Mr. Geist became widely known as a raconteur of the off-beat and mildly bizarre in New York City when he was writing for the Times, so much so that people would phone him with tips that other reporters might fail to appreciate. “One fellow called to tell me that there was a car parked in front of a barber shop on the Upper West Side for several days. People in the neighborhood thought it was weird that no one had stolen it,” he said. “I went up there and talked to some kids on the street corner. Their theory was that it was a “plant,” put there by police to entrap some unsuspecting car thief. It had finally been there so long that the city didn’t know what to do with it. So they crushed it.”

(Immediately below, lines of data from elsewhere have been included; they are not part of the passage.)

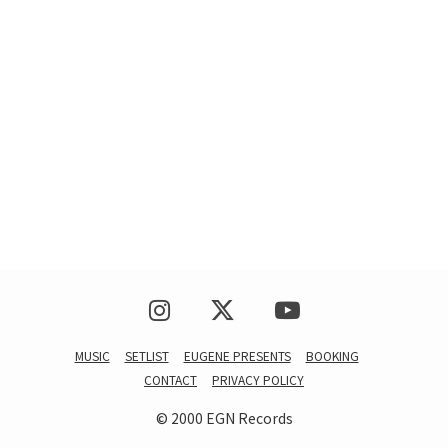
MUSIC
SETLIST
EUGENE PRESENTS
BOOKING
CONTACT
PRIVACY POLICY
© 2000 EGN Records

Although he suggests that he only had time to finish this book once he retired from CBS, where he started in 1987, he has actually completed nine books, one with his son Willie, entitled “Good Talk, Dad…the Birds and the Bees and Other Conversations We Forgot to Have.”
Since buying a house on the Island more than twenty years ago, he and his wife Jody have spent most of their summer weekends here and will probably have even more time to enjoy it now. “I guess I’ll be on a new schedule,” he said, “since I retired in September.” Jody is on the Board of Trustees of the Shelter Island Library and arranges guest speakers for its Friday Night Dialogues.
Their daughter Libby and her two sons, ages 5 and 6, spend a lot of time with them on the Island. Their son Willie has less time to visit because of his television work schedule. He will, however, be speaking at the Library’s Annual Book Luncheon on June 22 at Gardiner’s Bay Country Club, where he’ll introduce novelist Adriana Trigiani.
“When we’re on the Island we hardly leave our own yard,” Bill Geist said. “We’ll hang out at the pool with the kids or take them down to Wades Beach.” Once they discovered the Island and bought a home here, they quickly learned to adapt to the Shelter Island state of mind. “You never utter the word ‘bridge,’” he said.